A cold day, the temperatures have dipped below normal. I see the black lattice work of winter trees, glisten of light on the street. Lines come to mind, by the poet Huda Naamani who wrote in Beirut in a season of war:
We will write our bodies with snow, the soul
remains a horizon
I imagine a woman in Baghdad. She waits for the bombs to fall. What is it like to live, waiting for bombs to fall?
She wakes in the morning light. She washes herself, combs her hair, touches her throat. She hears again the voice she heard in dreams. It is her own voice, torn from her body.
Here come back. It’s not safe out there. She is calling to her children. I gave birth to you and now you must come back.
But they do not hear her. When she wakes she sees the wall, the street. She understands you can’t turn time back.
I live far away from her, in the country that is sending thousands of young people to attack Iraq. Other means of change are possible, and may well be within arm’s reach. Why this massive military build-up? For oil? For a ghostly empire?
‘No blood for oil’ is the chant of thousands of antiwar demonstrators in cities across the United States and all over the world. It is a cry that needs to be heard.
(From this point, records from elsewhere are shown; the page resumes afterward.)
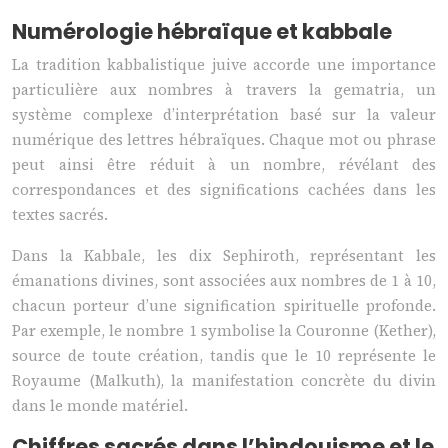
Numérologie hébraïque et kabbale
La tradition kabbalistique juive accorde une importance
particulière aux nombres à travers la gematria, un
système complexe d’interprétation basé sur la valeur
numérique des lettres hébraïques. Chaque mot ou phrase
peut ainsi être réduit à un nombre, révélant des
correspondances et des significations cachées dans les
textes sacrés.
Dans la Kabbale, les dix Sephiroth, représentant les
émanations divines, sont associées aux nombres de 1 à 10,
chacun porteur d’une signification spirituelle profonde.
Par exemple, le nombre 1 symbolise la Couronne (Kether),
source de toute création, tandis que le 10 représente le
Royaume (Malkuth), la manifestation concrète du divin
dans le monde matériel.
Chiffres sacrés dans l’hindouisme et le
If fire rains down on the heads of innocent people, if soldiers start fighting and people start dying as they will, how shall we continue our ordinary lives?
What will become of our so-called normalcy?
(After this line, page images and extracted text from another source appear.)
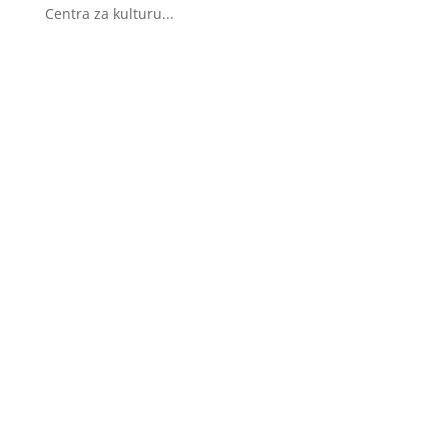
Centra za kulturu...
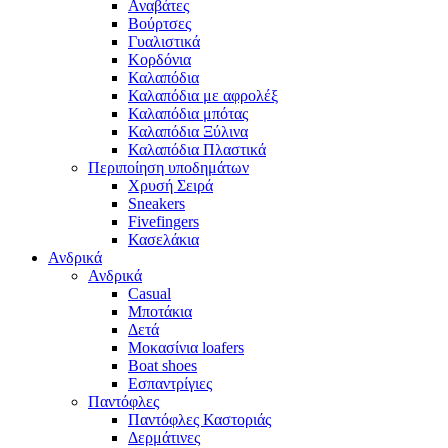
Αναβάτες
Βούρτσες
Γυαλιστικά
Κορδόνια
Καλαπόδια
Καλαπόδια με αφρολέξ
Καλαπόδια μπότας
Καλαπόδια Ξύλινα
Καλαπόδια Πλαστικά
Περιποίηση υποδημάτων
Χρυσή Σειρά
Sneakers
Fivefingers
Κασελάκια
Ανδρικά
Ανδρικά
Casual
Μποτάκια
Δετά
Μοκασίνια loafers
Boat shoes
Εσπαντρίγιες
Παντόφλες
Παντόφλες Καστοριάς
Δερμάτινες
How will we cross the street, bring our children home from school, approach our lovers, bury our dead?
Steel from the twin towers was melted down, used to make a battleship. Is this what the new world brings?
Rather than the first war of a new century, we should make an effort to stitch together peace, a difficult and necessary peace. A harvest of light.
Somewhere on a city street a woman surrenders her scarves.
They are black. The wind blows them back.